Wittgenstein was certainly one of the most acute, powerful, and anti-conformist minds of the century; he is considered by every serious history of philosophy to be one of the great “destroyers of metaphysics.” During his lifetime he published only one book, the Tractatus Logico-Philosophicus. In this work, in which his purpose was to say everything that can be said in philosophy, and only that, he deliberately was silent on everything that concerned religion, and more generally the world of values, tracing in an almost perfect logical system a razor’s edge, beyond which human thought is expressly forbidden to go. “Ethics,” wrote Wittgenstein, including in this also the entire sphere of religious experience, “cannot be formulated.” It belongs to silence. We knew this about Wittgenstein, the relentless critic of every kind of spiritualistic talk, the Logical Positivist who forbade the senseless chatter of religion. Piece-by-piece, however, in recent years, as the diaries and notebooks are published in which he jotted down, one after the other on the same pages, philosophical observations and details of his private life friendships, affections, opinions on concerts by Brahms and Beethoven, and solutions for highly complex mathematical problems–it emerges that Wittgenstein was not only the inventor of a philosophy that acted like a policeman guarding the boundary between reason and religion, but also that his elaborations of philosophical thoughts were constantly and almost obsessively stimulated and supported by explicit questions about human existence.

Every Problem

Michele Ranchetti, the editor of a fine edition of Wittgenstein’s diaries that appeared last year (Movimenti del pensiero, Movements of Thought [Italy]), rightly observes that Wittgenstein’s manner of studying philosophy is the “perennial examination of conscience of those who–as he himself says–cannot avoid seeing every problem from a religious point of view.”

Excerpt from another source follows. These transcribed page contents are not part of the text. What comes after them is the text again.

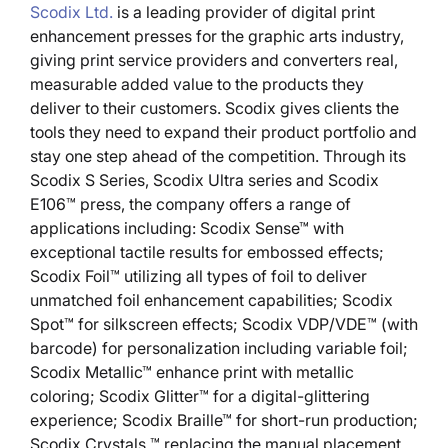
Scodix Ltd.
is a leading provider of digital print
enhancement presses for the graphic arts industry,
giving print service providers and converters real,
measurable added value to the products they
deliver to their customers. Scodix gives clients the
tools they need to expand their product portfolio and
stay one step ahead of the competition. Through its
Scodix S Series, Scodix Ultra series and Scodix
E106™ press, the company offers a range of
applications including: Scodix Sense™ with
exceptional tactile results for embossed effects;
Scodix Foil™ utilizing all types of foil to deliver
unmatched foil enhancement capabilities; Scodix
Spot™ for silkscreen effects; Scodix VDP/VDE™ (with
barcode) for personalization including variable foil;
Scodix Metallic™ enhance print with metallic
coloring; Scodix Glitter™ for a digital-glittering
experience; Scodix Braille™ for short-run production;
Scodix Crystals ™ replacing the manual placement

It is well known that Wittgenstein chose his words very carefully. We realize only now that many of his less gifted followers have, in order to banish from philosophy every question of meaning, made use of a thinker who on the contrary penetrated into the “infernal” world of logic–as he called it–starting always from metaphysical questions. Or rather, to be more precise, he started from a “wrestling match” with Christianity and with the figure of Jesus Himself that lasted his entire life.

Naturally, this does not mean that Wittgenstein was a Christian; he was Jewish, even though–with great guilt–he tried for a long time to hide it, in the years when anti-Semitism was rampant all over Europe. Part of his family felt close to the German Protestant culture, its work ethic, and its moralistic and intimate conception of Christianity. And yet his intellectual and ethical touchstone seems to have been Catholic Christianity. Essentially, he never embraced faith (“everything,” he wrote in 1920 in a letter to his friend Paul Engelmann, “arises naturally from the fact that I have no faith”). Perhaps he never encountered it in an outstanding personality (even though his biographies reveal that for a period he thought of entering a monastery),–and yet he always felt Christ to be a stumbling block not only of his own, but of every system of thought. He had intuitions about the figure of Christ marked by a breathtaking profundity and clarity, which only a genius could have grasped so immediately and directly.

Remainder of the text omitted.